It was very simple. Joe Rogers who was the engineer we recorded that with 1992, who lives in Houston, TX emailed me one day and asked do you have the multitracks masters of Bag, I would like another shot of remixing that. I said that as a matter of fact I did. I had them in a loft up in upstate New York for about ten years. We had them transferred to digital and had the files sent down to him. I was like go crazy. We didn’t have any plans to do anything with them at the time. He just wanted to do it.
Do you think it’s a major improvement?
I don’t think there are any major differences. There are a few times where he selected a different vocal take or guitar solo take. I don’t think it’s better or worse. It’s just different. Sonically, it’s nice to have it amped up for the iTunes age.
What about Who’s Driving [the group’s second album]? That’s not remixed just remastered?
I just cranked up the low end of Who’s Driving. That album always drove me crazy on how thin it sounded. It was made from soundboard tapes. We had a really good engineer, Dean Mullin who made good tapes for sure, you can tell, but it was real lacking in the low end. I could never begin to listen to it. Just pumped up some bass so people can feel some thump in there.
What was the band’s approach to the box set as a whole?
It’s everything we have legal rights to (laughs). Bag and Who’s Driving were our indie albums so we always retained rights to those. $1.99 Romances we did not have the rights to the studio album, but we have the rights to the songs, so we re-recorded them at Bob Weir’s studio TRI. We have the rights to use that. We don’t have the rights to use our two Mercury albums, Red and God Street Wine, so obviously those are not in the box set. The rest is never released material that we did ourselves. The bulk of it comes from the period of 1995-1996 when we were unsigned and we had built a studio in our house and we were recording constantly.
New stuff. Old stuff. We were just recording all the time. It was a very fertile period. We never ended up doing anything with it. That always frustrated me. Great to get that stuff out there. There’s a lot more of it too. But we picked the best of it for the two disc set.
My assumption based on the fact that those discs are titled Gots To Rewind is that most of it is really early stuff.
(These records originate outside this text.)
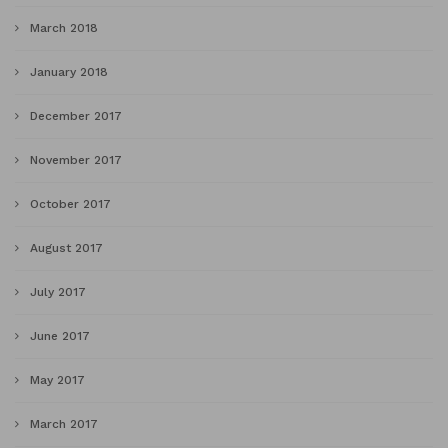
March 2018
January 2018
December 2017
November 2017
October 2017
August 2017
July 2017
June 2017
May 2017
March 2017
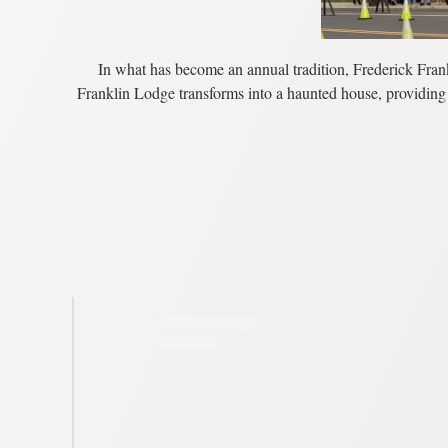
In what has become an annual tradition, Frederick Frank
Franklin Lodge transforms into a haunted house, providing 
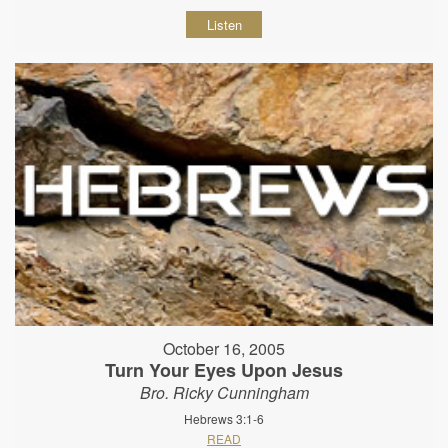
Listen
October 16, 2005
Turn Your Eyes Upon Jesus
Bro. Ricky Cunningham
Hebrews 3:1-6
READ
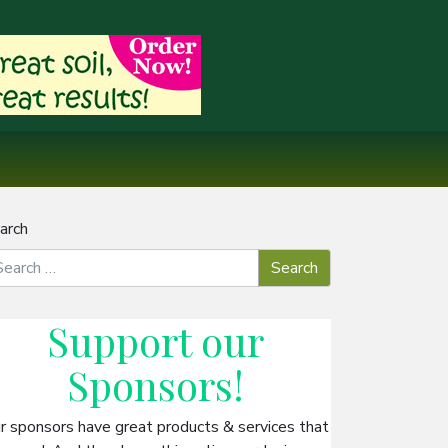
arch
Support our
Sponsors
!
r sponsors have great products & services that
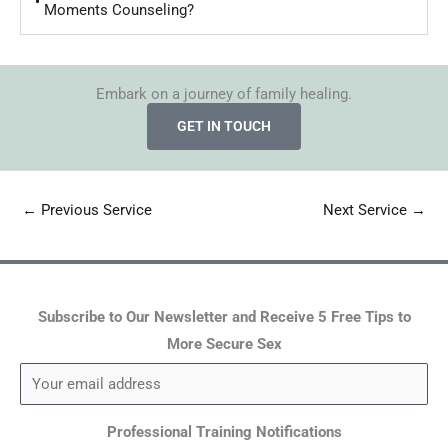
Moments Counseling?
Embark on a journey of family healing.
GET IN TOUCH
←
Previous Service
Next Service
→
Subscribe to Our Newsletter and Receive 5 Free Tips to
More Secure Sex
Professional Training Notifications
The first few tracks are from a demo we did in October of 1988, before we had ever played a gig. Before we were even God Street Wine. The third and fourth tracks are also from very early demos, like from 1990-1991. The second half of the first disc and all of the second disc, that’s the mid-nineties stuff from our studio.
You mentioned earlier said a lot of your initial influences were in the jazz realm. What led you to you decide to form a rock band?
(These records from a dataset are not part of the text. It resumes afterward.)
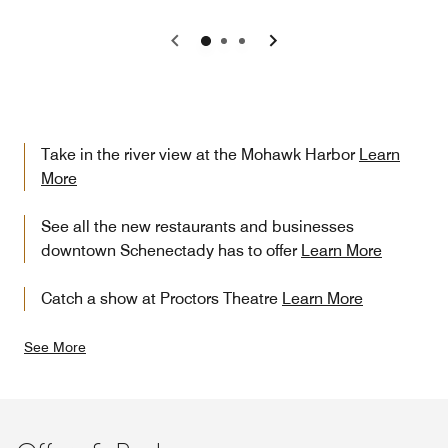
Previous
Next
Take in the river view at the Mohawk Harbor
Learn
More
See all the new restaurants and businesses
downtown Schenectady has to offer
Learn More
Catch a show at Proctors Theatre
Learn More
See More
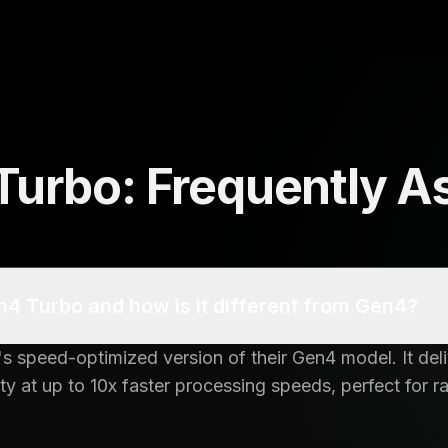
urbo: Frequently A
4 Turbo and how is it different from Gen4?
 speed-optimized version of their Gen4 model. It del
y at up to 10x faster processing speeds, perfect for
The plan was for it to always be a jazz infused rock band. Steely Dan was a major model. There is a big Steely Dan influence in a lot of early stuff. I still listen to Steely Dan albums all the time. We didn’t want to play straight bebop. At earlier gigs we would occasionally bust out a Miles Davis tune or some jazz standard. It didn’t feel like a big stretch.
As the years went by especially after 1992 when we moved into a house together in Westchester, we left a lot of the jazz stuff behind and became more of a straight rock band. We were influenced by a lot of bands in the scene, especially Blues Traveler, The Spin Doctors and Phish. Those were the big three. The Grateful Dead a little bit. Our fans were coming with those expectations. We kind of met them halfway. We came up with a hybrid of what we had hoped to be and what our fans were expecting to hear.
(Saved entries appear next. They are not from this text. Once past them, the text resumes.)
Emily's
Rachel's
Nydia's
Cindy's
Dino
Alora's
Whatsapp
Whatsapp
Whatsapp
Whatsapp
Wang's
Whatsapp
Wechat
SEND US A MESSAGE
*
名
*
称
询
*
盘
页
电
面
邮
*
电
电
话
Looking back on the history of God Street Wine, was there a particular period where you’d say the band peaked?
It depends on whether you’re talking about performance or songwriting. I think that our best period as live performers was pretty early on, 1992-1993. When I listen to that period, the energy is manic, the tempos are insanely fast. There is a real intense energy about it. I can really understand the appeal now that I have some distance from it.
At the time I would think the tempos too fast and we would need to calm down. But for the people seeing us, they didn’t want it calmed down, they wanted it hyped up. As songwriters we got better during the mid to late 90s and I think I got better as a songwriter. And also Jon [Bevo] our keyboardist who never wrote in the earlier years, emerged as another songwriter in the band. I think as writers we did kind of mature later on.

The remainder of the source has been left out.